Returning to the issue of SLOC protection, the Korean case is different from, and more perilous than, the Japanese case, because of the issues previously mentioned: the most serious threat to its primary SLOC routes, which are the southern approaches through the East China Sea, is a natural geographical bottleneck that the PLAN can more realistically contemplate attempting to take control of. It would present the prospect of having to fight a much larger, technologically peer navy in the PLAN.

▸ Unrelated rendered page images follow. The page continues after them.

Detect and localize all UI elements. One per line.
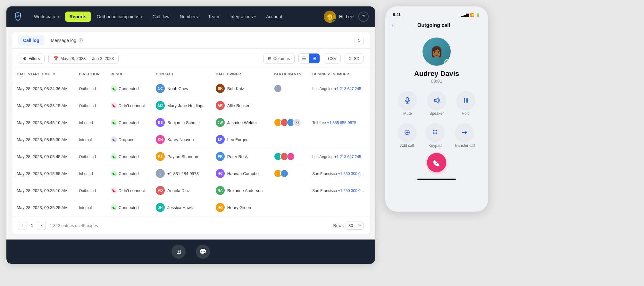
help-button[interactable]: ? xyxy=(358,12,369,22)
nav-item-team[interactable]: Team xyxy=(204,12,223,22)
table-row[interactable]: May 28, 2023, 09:25:10 AM Outbound Didn'… xyxy=(12,182,370,199)
contact-name: Angela Diaz xyxy=(167,188,190,193)
th-participants[interactable]: PARTICIPANTS xyxy=(269,68,307,80)
table-row[interactable]: May 28, 2023, 08:33:15 AM Outbound Didn'… xyxy=(12,97,370,114)
nav-item-workspace[interactable]: Workspace ▾ xyxy=(29,12,64,22)
phone-controls: Mute Speaker Hold xyxy=(385,91,488,148)
pagination-prev[interactable]: ‹ xyxy=(18,221,27,230)
pagination-current-page: 1 xyxy=(29,223,34,228)
contact-name: Jessica Hawk xyxy=(167,205,193,210)
table-row[interactable]: May 28, 2023, 08:45:10 AM Inbound Connec… xyxy=(12,114,370,131)
cell-result: Didn't connect xyxy=(105,97,151,114)
footer-chat-button[interactable]: 💬 xyxy=(196,245,210,259)
nav-item-numbers[interactable]: Numbers xyxy=(175,12,203,22)
keypad-button[interactable]: Keypad xyxy=(426,123,444,148)
cell-call-owner: PR Peter Rock xyxy=(211,148,269,165)
svg-rect-5 xyxy=(464,98,465,103)
csv-export-button[interactable]: CSV xyxy=(324,54,341,63)
th-contact[interactable]: CONTACT xyxy=(151,68,211,80)
result-dot xyxy=(111,153,117,160)
cell-call-owner: HG Henry Green xyxy=(211,199,269,216)
content-card: Call log Message log 🕐 ↻ ⚙ Filters 📅 May… xyxy=(12,32,370,234)
transfer-call-label: Transfer call xyxy=(454,143,475,148)
contact-avatar: MJ xyxy=(156,101,165,110)
chevron-down-icon: ▾ xyxy=(141,15,142,19)
nav-item-outbound[interactable]: Outbound campaigns ▾ xyxy=(92,12,147,22)
result-dot xyxy=(111,85,117,92)
cell-call-start: May 28, 2023, 08:55:30 AM xyxy=(12,131,74,148)
result-dot xyxy=(111,187,117,194)
th-call-start[interactable]: CALL START TIME ▼ xyxy=(12,68,74,80)
cell-participants xyxy=(269,148,307,165)
cell-direction: Inbound xyxy=(74,165,105,182)
cell-call-owner: JW Jasmine Welder xyxy=(211,114,269,131)
hold-button[interactable]: Hold xyxy=(457,91,475,116)
pagination-next[interactable]: › xyxy=(37,221,46,230)
participants-list xyxy=(274,152,302,161)
cell-contact: BS Benjamin Schmitt xyxy=(151,114,211,131)
table-row[interactable]: May 28, 2023, 08:55:30 AM Internal Dropp… xyxy=(12,131,370,148)
contact-name: Karey Nguyen xyxy=(167,137,194,142)
cell-contact: MJ Mary-Jane Holdings xyxy=(151,97,211,114)
user-menu[interactable]: 👴 Hi, Leo! xyxy=(324,11,355,23)
cell-participants: — xyxy=(269,131,307,148)
clock-icon: 🕐 xyxy=(78,38,83,43)
contact-name: Noah Crow xyxy=(167,86,188,91)
battery-icon: 🔋 xyxy=(476,13,480,17)
nav-item-reports[interactable]: Reports xyxy=(65,12,91,22)
speaker-button[interactable]: Speaker xyxy=(428,91,446,116)
app-logo[interactable] xyxy=(13,11,23,22)
sort-icon: ▼ xyxy=(52,72,55,76)
th-result[interactable]: RESULT xyxy=(105,68,151,80)
cell-result: Connected xyxy=(105,148,151,165)
owner-name: Peter Rock xyxy=(227,154,248,159)
table-row[interactable]: May 28, 2023, 09:35:25 AM Internal Conne… xyxy=(12,199,370,216)
owner-avatar: HC xyxy=(216,169,225,178)
cell-participants: +2 xyxy=(269,114,307,131)
cell-call-owner: LF Leo Forger xyxy=(211,131,269,148)
result-label: Connected xyxy=(119,154,139,159)
mobile-footer: ⊞ 💬 xyxy=(6,240,375,264)
cell-participants xyxy=(269,97,307,114)
owner-avatar: BK xyxy=(216,84,225,93)
th-call-owner[interactable]: CALL OWNER xyxy=(211,68,269,80)
grid-view-button[interactable]: ⊞ xyxy=(309,54,320,63)
phone-header: ‹ Outgoing call xyxy=(385,19,488,31)
cell-business-number: Toll-free +1 855 855-9875 xyxy=(307,114,370,131)
pagination-bar: ‹ 1 › 1,342 entries on 45 pages Rows 10 … xyxy=(12,216,370,234)
list-view-button[interactable]: ☰ xyxy=(299,54,309,63)
owner-name: Hannah Campbell xyxy=(227,171,261,176)
end-call-button[interactable] xyxy=(427,153,446,172)
table-row[interactable]: May 28, 2023, 09:15:55 AM Inbound Connec… xyxy=(12,165,370,182)
date-range-picker[interactable]: 📅 May 28, 2023 — Jun 3, 2023 xyxy=(48,54,119,63)
phone-back-button[interactable]: ‹ xyxy=(392,22,394,29)
participant-avatar xyxy=(280,169,289,178)
th-direction[interactable]: DIRECTION xyxy=(74,68,105,80)
cell-result: Connected xyxy=(105,165,151,182)
tab-calllog[interactable]: Call log xyxy=(18,35,45,46)
rows-dropdown[interactable]: 10 20 30 50 100 xyxy=(346,222,364,230)
contact-avatar: NC xyxy=(156,84,165,93)
table-header-row: CALL START TIME ▼ DIRECTION RESULT CONTA… xyxy=(12,68,370,80)
nav-item-callflow[interactable]: Call flow xyxy=(148,12,174,22)
columns-button[interactable]: ⊞ Columns xyxy=(263,54,295,63)
tab-messagelog[interactable]: Message log 🕐 xyxy=(46,35,88,46)
filter-button[interactable]: ⚙ Filters xyxy=(18,54,45,63)
result-dot xyxy=(111,119,117,126)
rows-per-page: Rows 10 20 30 50 100 xyxy=(333,222,364,230)
transfer-call-button[interactable]: Transfer call xyxy=(454,123,475,148)
xlsx-export-button[interactable]: XLSX xyxy=(345,54,364,63)
th-business-number[interactable]: BUSINESS NUMBER xyxy=(307,68,370,80)
pagination-info: 1,342 entries on 45 pages xyxy=(50,223,98,228)
phone-status-bar: 9:41 ▂▄▆ 📶 🔋 xyxy=(385,10,488,19)
table-row[interactable]: May 28, 2023, 09:05:45 AM Outbound Conne… xyxy=(12,148,370,165)
footer-grid-button[interactable]: ⊞ xyxy=(171,245,186,259)
keypad-icon xyxy=(426,123,444,141)
add-call-button[interactable]: Add call xyxy=(398,123,416,148)
table-row[interactable]: May 28, 2023, 08:24:36 AM Outbound Conne… xyxy=(12,80,370,97)
refresh-button[interactable]: ↻ xyxy=(355,36,364,45)
nav-item-integrations[interactable]: Integrations ▾ xyxy=(225,12,260,22)
nav-item-account[interactable]: Account xyxy=(262,12,287,22)
mute-button[interactable]: Mute xyxy=(398,91,416,116)
cell-direction: Internal xyxy=(74,199,105,216)
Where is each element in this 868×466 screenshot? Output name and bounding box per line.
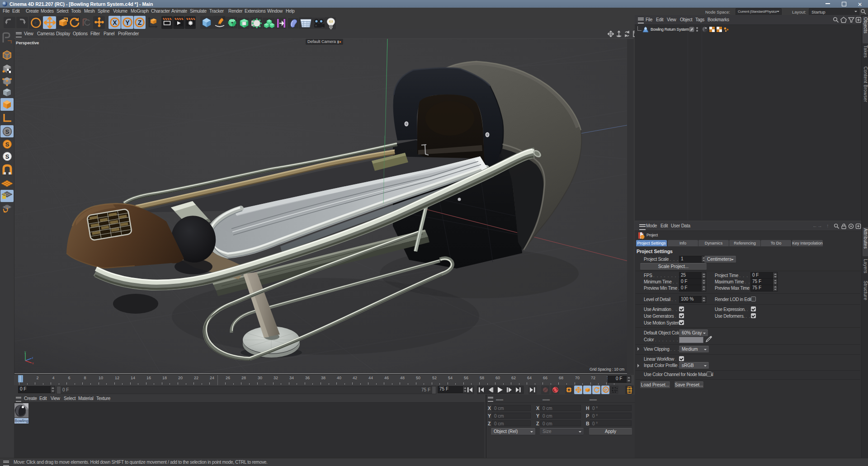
- svg-text:x: x: [32, 362, 34, 364]
- svg-text:P: P: [604, 388, 607, 392]
- svg-text:Z: Z: [138, 19, 142, 26]
- svg-text:X: X: [113, 19, 117, 26]
- svg-text:z: z: [32, 356, 33, 359]
- svg-text:S: S: [5, 128, 9, 135]
- svg-text:S: S: [5, 153, 9, 160]
- svg-text:Y: Y: [125, 19, 130, 26]
- svg-text:S: S: [5, 141, 9, 148]
- svg-text:y: y: [24, 351, 26, 354]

SK's ability to punch a hole in a prospective cordon has both a strategic and a tactical component. From a strategic basis, this dictates that South Korea must work in coalition with others, first and foremost the US and the USN. From a tactical basis, any fleet-to-fleet action in which only one side brings naval AEWC and fighter assets is going to look pretty daunting and scary for the side without. To be sure, the USN brings naval air capabilities to the table, but given the changing calculus of balance of forces, SK's ability to bring additional such capabilities would potentially be significant.
In this use case, the advantages of operating range, endurance, and sensor capabilities that a larger CATOBAR carrier provides will very much come into play. This is exactly why the Chinese PLAN is aggressively building out a large carrier fleet that is now transitioning to CATOBAR vessels, notwithstanding the opinions of random internet commenters that such assets are obsolete or not survivable. My own view is that our initial assumption ought to be that the PLAN and the ROKN know their own needs and the challenges they face better than most casual observers do.
Taking this logic further, there is increasing recognition in Korea that such a coalition of regional partners is not a one-way street. While in the past SK was overwhelmingly a net beneficiary of principles of Western bloc collective security, it is now increasingly expected to be a net provider of security for the emerging Indo-Pacific security architecture, in line with its economic and military strength. This means the ability to project (naval) assets and capabilities beyond its immediate waters to aid fellow allies and partners. This, too, is a reason for the emphasis on strike capabilities, both land-attack and anti-ship, for its prospective carrier fleet, which is best provided by a large CATOBAR set-up.